Tracking Number:  205513

Title:  "Senate Panel Hears Differing Views on North Korean Threat." The November 21 House panel debate over how the US should respond to growing evidence of the success of North Korea's efforts to attain a nuclear device was repeated four days later before the Senate panel for East Asian and Pacific Affairs. (911126)

Author:  HOLDEN, ROBERT (USIA STAFF WRITER)
Date:  19911126

Text:
*EPF202

11/26/91 * SENATE PANEL HEARS DIFFERING VIEWS ON NORTH KOREAN THREAT (Hearing of Senate Foreign Relations Committee panel) (820) By Robert F. Holden USIA Staff Writer

Washington -- The November 21 House panel debate over how the United States should respond to growing evidence of the success of North Korea's efforts to build nuclear weapons was repeated four days later before the Senate panel for East Asian and Pacific Affairs.

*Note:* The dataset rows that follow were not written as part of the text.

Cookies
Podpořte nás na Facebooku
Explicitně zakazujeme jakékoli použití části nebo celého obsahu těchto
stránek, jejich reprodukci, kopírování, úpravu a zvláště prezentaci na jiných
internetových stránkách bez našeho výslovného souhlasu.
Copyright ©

During a November 25 hearing of the Senate Foreign Relations Subcommittee on East Asian and Pacific Affairs, four private sector experts discussed differing options for dealing with the North Korean threat, ranging from sanctions and embargoes and blockades, to bilateral and multilateral diplomatic pressures, to U.N. inspections, to a minority view on an immediate preemptive military strike against North Korea's nuclear program facilities.

(Subcommittee Chairman Alan Cranston, Democrat of California, noted that the panel is scheduled to hear administration witnesses on the subject January 21, or even earlier if possible.)

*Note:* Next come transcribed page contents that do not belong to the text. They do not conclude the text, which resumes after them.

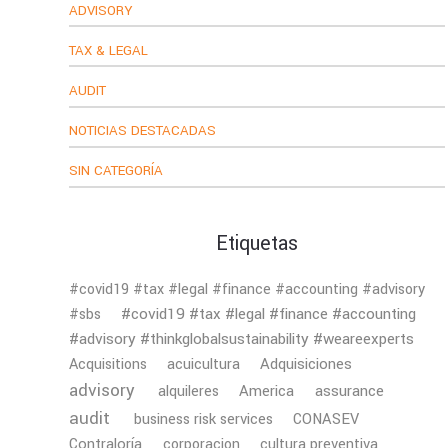
ADVISORY
TAX & LEGAL
AUDIT
NOTICIAS DESTACADAS
SIN CATEGORÍA
Etiquetas
#covid19 #tax #legal #finance #accounting #advisory
#covid19 #tax #legal #finance #accounting
#sbs
#advisory #thinkglobalsustainability #weareexperts
Adquisiciones
Acquisitions
acuicultura
advisory
America
assurance
alquileres
audit
business risk services
CONASEV
Contraloría
corporacion
cultura preventiva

"There is no greater threat to world security than a rogue nation like North Korea obtaining a nuclear weapon," Cranston said in his opening statement. The hearing, he said, was intended to discuss that threat and to explore multilateral and bilateral means of reducing it.

One way of reducing nuclear weapons proliferation, which Cranston admitted was probably too late to stop North Korea, is a bill authored by Senator John Glenn (Democrat of Ohio) which would impose sanctions against firms and individuals that assisted other countries in acquiring nuclear explosive devices or unsafeguarded special nuclear material. That bill, S. 1128, was reported out of the Senate Foreign Relations Committee November 21, Cranston said.

Speaking in favor of what he called "assertive disarmament," i.e., a military strike against North Korean nuclear facilities before they become operational, Joseph Churba of the International Security Council, a Washington think-tank, dismissed the idea that further diplomatic pressure or export controls could get Pyongyang to abandon its nuclear program.

"Everything we know about the present Kim Il-Sung regime suggests that a nuclear weapons capability in its hands would destabilize the politics and diplomacy of East Asia,"

GE 2 EPF202 Churba said. "Moreover, this regime is likely to sell not only nuclear technology, but also plutonium to other radical, irresponsible regimes which seek to overthrow the existing nation-state system. ...This is not a scenario we need face or risk if we are prepared to take courageous steps -- today."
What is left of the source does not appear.